*Material shown*:
"""

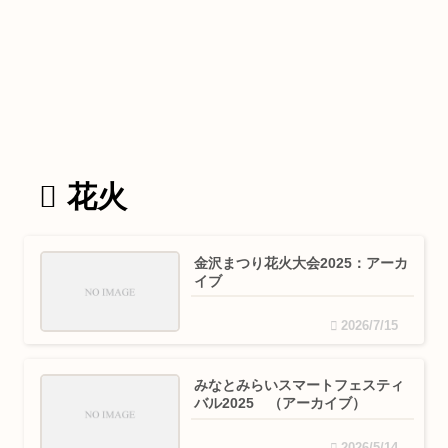
花火
金沢まつり花火大会2025：アーカ
イブ
2026/7/15
みなとみらいスマートフェスティ
バル2025 （アーカイブ）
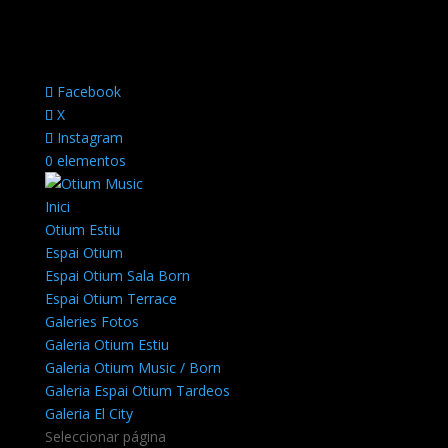
Facebook
X
Instagram
0 elementos
Inici
Otium Estiu
Espai Otium
Espai Otium Sala Born
Espai Otium Terrace
Galeries Fotos
Galeria Otium Estiu
Galeria Otium Music / Born
Galeria Espai Otium Tardeos
Galeria El City
Seleccionar página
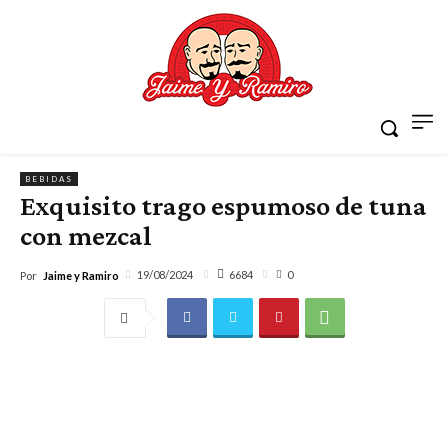
BEBIDAS
Exquisito trago espumoso de tuna
con mezcal
6684
19/08/2024
0
Por
Jaime y Ramiro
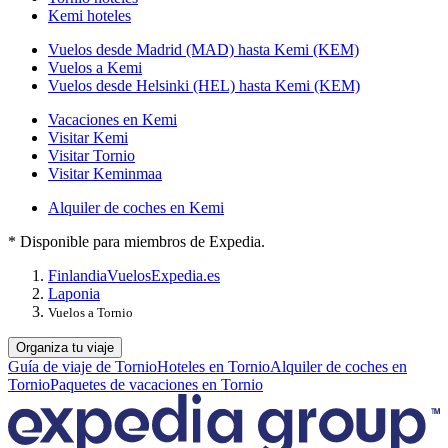
Kemi hoteles
Vuelos desde Madrid (MAD) hasta Kemi (KEM)
Vuelos a Kemi
Vuelos desde Helsinki (HEL) hasta Kemi (KEM)
Vacaciones en Kemi
Visitar Kemi
Visitar Tornio
Visitar Keminmaa
Alquiler de coches en Kemi
* Disponible para miembros de Expedia.
Finlandia
Vuelos
Expedia.es
Laponia
Vuelos a Tornio
Organiza tu viaje
Guía de viaje de Tornio
Hoteles en Tornio
Alquiler de coches en
Tornio
Paquetes de vacaciones en Tornio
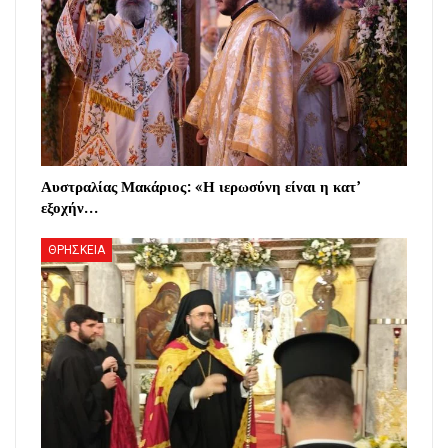
Αυστραλίας Μακάριος: «Η ιερωσύνη είναι η κατ’
εξοχήν…
ΘΡΗΣΚΕΙΑ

"""

*Task requirements*: Return every line of the entries above that the string "Espai" appears in.

*Response*:
Espai Otium
Espai Otium Sala Born
Espai Otium Terrace
Galeria Espai Otium Tardeos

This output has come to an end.